The CBI’s press release helps to keep the focus on the critical conversation around increasing R&D investment in the UK – and the scale of the challenge in hitting that 2.4% target. We’re obviously keenly aware of the role university-business collaboration has to play in getting us there – the energy and vitality of their interactions, and the mutual sharing of insights, processes and cultures that sharpen the effectiveness of collaborative R&D and promote its diffusion to the benefit of the wider economy – and it’s heartening to see this case made eloquently and compellingly elsewhere.

We believe a whole-of-Government approach will be absolutely necessary to deliver on such an aggressive ambition as 2.4% – but that aggression is an asset if it helps to focus minds. We know Government and UKRI are working hard on the roadmap, and that public funds can align behind it – instruments like the Industrial Strategy Challenge Fund will continue to move the dial and Sir Adrian Smith’s review will no doubt identify key opportunities to blend excellence with impact. As previously trailed, we look forward to contributing to this debate.
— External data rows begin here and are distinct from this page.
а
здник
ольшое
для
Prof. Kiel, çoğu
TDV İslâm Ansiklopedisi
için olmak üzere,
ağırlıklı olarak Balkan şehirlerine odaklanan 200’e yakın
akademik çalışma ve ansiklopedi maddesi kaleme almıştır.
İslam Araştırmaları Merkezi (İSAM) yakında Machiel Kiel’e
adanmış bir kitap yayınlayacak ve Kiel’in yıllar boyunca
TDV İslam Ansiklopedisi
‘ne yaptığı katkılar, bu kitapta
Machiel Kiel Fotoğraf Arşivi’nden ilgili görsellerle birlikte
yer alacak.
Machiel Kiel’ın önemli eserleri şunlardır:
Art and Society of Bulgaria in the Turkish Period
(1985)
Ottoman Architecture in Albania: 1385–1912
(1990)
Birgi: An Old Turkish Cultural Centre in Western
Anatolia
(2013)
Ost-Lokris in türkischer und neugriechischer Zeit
But we also know how important raising the level of business investment will be. And there are twin challenges to overcome here. First, to raise awareness of and commitment to the target (from a very low apparent base) amongst the UK’s cohort of businesses best placed to help us hit 2.4%. That will require a clear-sighted articulation of the role such investment can play in improving a firm’s outlook and broadening its perspectives, and a sense of the potential public and private funds and measures can unlock together for the innovation environment at large.

Second: to pull the policy levers that maximise investment in R&D both from domestic high-growth innovative firms, and large-scale foreign direct investment. Creating an ecosystem favourable to both – one which encourages a channel of public and private capital into domestic high-growth propositions, and is also compellingly attractive to FDI – is the circle Government needs to square; and Chris Skidmore’s speech in Manchester this morning should shed more light on plans to maintain ongoing international partnerships which sustain our reputation as an attractive and welcoming place for global ideas, people and capital.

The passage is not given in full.